Shared values and norms that drove the behaviours of a firm
A regulator said that his organisation had published their plan a few weeks previously, and had identified seven key priorities. One of these had been the culture and governance of firms; this would be an important long term focus.
Culture referred to shared values and norms within a firm that characterised the organisation and the mind-sets that drove the behaviours of the firm.
Key levers which could influence culture included incentives for frontline staff. Remuneration and promoting effective links between the risks run by the firm and individual reward could serve as a mechanism for discouraging excessive risk-taking and short-termism. A positive encouragement of effective risk management and a focus on remuneration as an ex-ante as well as ex-post tool was crucially important. In terms of how to manage staff, it came back to the recruitment and the staff that were brought on in the first place.
At a macro- and industry-level, one key benefit was to rebuild trust
At a macro- and industry-level, one key benefit was to rebuild trust and confidence in the financial services sector and the industry as a whole. Fair outcomes for consumers, clients, and for competition and market integrity would be a mechanism which would then increase trust.
A more effective risk management would be a consequence of an appropriate culture, recognising that there was no one answer for culture, but an appropriate culture within firms. This would lead to proactive identification of risk and firms acting to address risk from a strategic and business model perspective, to deliver good outcomes in their business. An example of effective risk mitigation might be firms increasingly thoughtfully using the intelligence they gathered from whistle-blowers.
Assessing the cultural mood and thinking about the internal mechanisms that could be used for change
A banker commented that there could not be $200 billion of fines and settlements without realising that something was not quite right. People had moved past anger and denial, but this was a marathon rather than a sprint.
Many institutions had taken different approaches to assessing the cultural mood within their organisations, whether getting third parties in to do an audit or having focus groups. Once that had been done, how could the current mood be changed? This was down to a joint and concerted effort across the top management. Middle management needed to be brought along, and those at the bottom needed to be listened to. Reverse mentoring and listening to the reflections of employees were important indicators of what was felt to be going well or not so well. Was sufficient attention paid, in employee engagement studies, to the success factors and inhibitors around good culture?

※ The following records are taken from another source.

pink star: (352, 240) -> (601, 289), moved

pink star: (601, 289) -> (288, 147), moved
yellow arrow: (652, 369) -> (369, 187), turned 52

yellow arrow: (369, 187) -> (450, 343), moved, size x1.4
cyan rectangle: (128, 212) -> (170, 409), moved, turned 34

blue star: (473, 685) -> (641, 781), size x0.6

There had been a culture of a set of people moving around different firms
Many institutions had looked again at their cultural goals, their risk values and at building in greater risk ownership and institutionalising ethical behaviour. It was very important to also think about the internal mechanisms that could be used for change. Tone or character at the top was very important: did all banks have good cultural carriers at the top of the house? One thing that had been clear in the Libor/Euribor scandals was that a number of people had not belonged to the culture of the organisations; there had been a culture of a set of people moving around different firms. Dealing with this was a very big challenge.
In terms of training, sitting in front of a screen and clicking through a web-based training programme did not resonate. Scenario planning3 had received great feedback. It showed that sometimes what was right was not clear, and enabled people to see the tools available to help with the grey areas, as a lot of what they dealt with was not black and white. Her bank had also incorporated an animation series; storytelling appeared to be one of the very positive ways that good cultural outcomes could be encouraged.

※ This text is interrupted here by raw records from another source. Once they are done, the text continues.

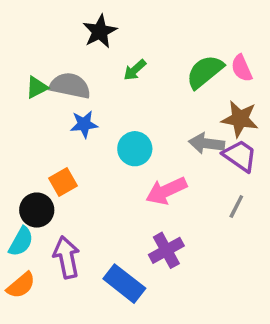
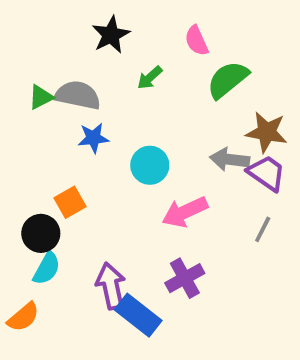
pink semicircle: (242, 68) -> (196, 41), moved
cyan semicircle: (21, 242) -> (47, 268), moved
purple arrow: (67, 257) -> (111, 286), moved

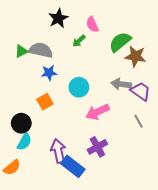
pink semicircle: (196, 41) -> (92, 24), moved
brown star: (267, 132) -> (135, 56), moved
orange square: (70, 202) -> (45, 102), moved
gray line: (263, 229) -> (139, 121), turned -56

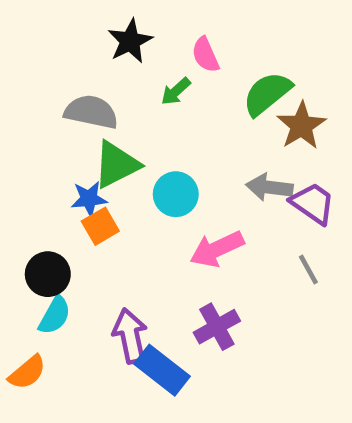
green triangle: (21, 51) -> (116, 164), moved, size x1.6
brown star: (135, 56) -> (301, 126), turned 30
blue star: (49, 73) -> (89, 199), moved

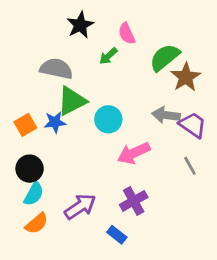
orange square: (100, 226) -> (25, 125), moved
purple arrow: (130, 336) -> (80, 207), turned 68
blue rectangle: (162, 370) -> (117, 235), moved, size x0.6
orange semicircle: (27, 372) -> (37, 223), moved

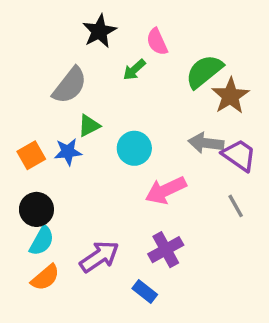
gray semicircle: (56, 69) -> (70, 85), turned 116
green triangle: (72, 101) -> (89, 126), size x0.6

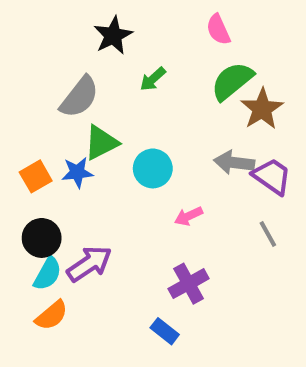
pink semicircle: (157, 42) -> (218, 29), moved
green triangle: (89, 126) -> (101, 143), size x1.4
pink arrow: (166, 190) -> (189, 216), size x0.6
purple arrow: (99, 257) -> (89, 264), moved

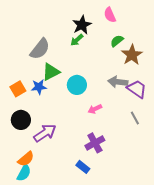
black star: (113, 35) -> (82, 25), moved
green semicircle: (232, 81) -> (117, 41), size x0.6
cyan semicircle: (48, 274) -> (24, 173), moved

Regulatory approaches for improving conduct and culture in financial sector
Regulators vigorously addressed conduct and culture in financial markets by doing two things. The first was to develop clear rules on conduct. The second was to develop robust enforcement tools against those who violated the rules. Regulators were fortunate to have a number of tools at their disposal, but they could and should do more. Governance rules needed to be finalised; tone at the top meant beginning with good, strong governance rules. It was important to talk about things like independence and eliminate conflicts of interest, and this was not just tone at the top; people needed to be trained and developed from the bottom up as well. Conduct was not an asset class, and it did not stop at a border, so regulators should be mindful of harmonising rules as much as possible. It should not be a tick-box exercise.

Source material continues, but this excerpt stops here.